Saved data entries
+---+

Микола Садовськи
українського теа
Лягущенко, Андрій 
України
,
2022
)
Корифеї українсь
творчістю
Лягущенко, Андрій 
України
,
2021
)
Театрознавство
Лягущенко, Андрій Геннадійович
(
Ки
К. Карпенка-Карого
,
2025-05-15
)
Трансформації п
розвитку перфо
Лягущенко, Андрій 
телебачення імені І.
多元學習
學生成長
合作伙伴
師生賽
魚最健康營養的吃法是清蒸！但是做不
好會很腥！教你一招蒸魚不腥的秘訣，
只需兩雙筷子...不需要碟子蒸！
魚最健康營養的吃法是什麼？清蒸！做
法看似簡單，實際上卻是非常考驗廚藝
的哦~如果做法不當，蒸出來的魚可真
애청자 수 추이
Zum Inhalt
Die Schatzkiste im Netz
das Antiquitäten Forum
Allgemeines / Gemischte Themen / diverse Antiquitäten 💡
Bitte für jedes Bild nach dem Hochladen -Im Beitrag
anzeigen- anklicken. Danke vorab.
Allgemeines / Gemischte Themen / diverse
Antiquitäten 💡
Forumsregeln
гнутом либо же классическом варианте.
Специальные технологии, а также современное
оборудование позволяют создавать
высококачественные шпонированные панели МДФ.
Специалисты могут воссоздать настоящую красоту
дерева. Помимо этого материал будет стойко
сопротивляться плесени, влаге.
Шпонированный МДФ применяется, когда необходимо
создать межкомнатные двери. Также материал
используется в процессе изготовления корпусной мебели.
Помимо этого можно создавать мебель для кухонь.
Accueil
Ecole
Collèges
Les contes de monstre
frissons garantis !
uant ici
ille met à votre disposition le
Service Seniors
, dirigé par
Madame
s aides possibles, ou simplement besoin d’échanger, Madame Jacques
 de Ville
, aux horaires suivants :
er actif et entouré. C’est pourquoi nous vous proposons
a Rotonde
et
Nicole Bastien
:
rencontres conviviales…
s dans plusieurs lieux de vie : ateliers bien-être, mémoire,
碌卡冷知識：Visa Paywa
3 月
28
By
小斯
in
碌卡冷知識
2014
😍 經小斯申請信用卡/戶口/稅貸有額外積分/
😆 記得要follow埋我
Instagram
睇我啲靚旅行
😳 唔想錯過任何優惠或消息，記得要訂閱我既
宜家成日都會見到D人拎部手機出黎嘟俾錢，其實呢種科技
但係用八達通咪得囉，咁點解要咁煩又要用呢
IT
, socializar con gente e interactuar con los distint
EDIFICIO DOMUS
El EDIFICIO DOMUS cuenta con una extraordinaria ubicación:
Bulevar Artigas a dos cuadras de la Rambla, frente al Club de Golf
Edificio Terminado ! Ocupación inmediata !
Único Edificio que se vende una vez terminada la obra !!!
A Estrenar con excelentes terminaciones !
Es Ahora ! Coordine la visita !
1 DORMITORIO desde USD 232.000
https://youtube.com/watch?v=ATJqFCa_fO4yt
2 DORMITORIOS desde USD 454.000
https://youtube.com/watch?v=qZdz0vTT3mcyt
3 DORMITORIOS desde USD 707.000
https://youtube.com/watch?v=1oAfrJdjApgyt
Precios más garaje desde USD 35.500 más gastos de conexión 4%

+---+

▶ _THE TASK_:
For the word "youtube", count the lines of the data that contain it and give only the count.

▶ _WORKED SOLUTION_:
3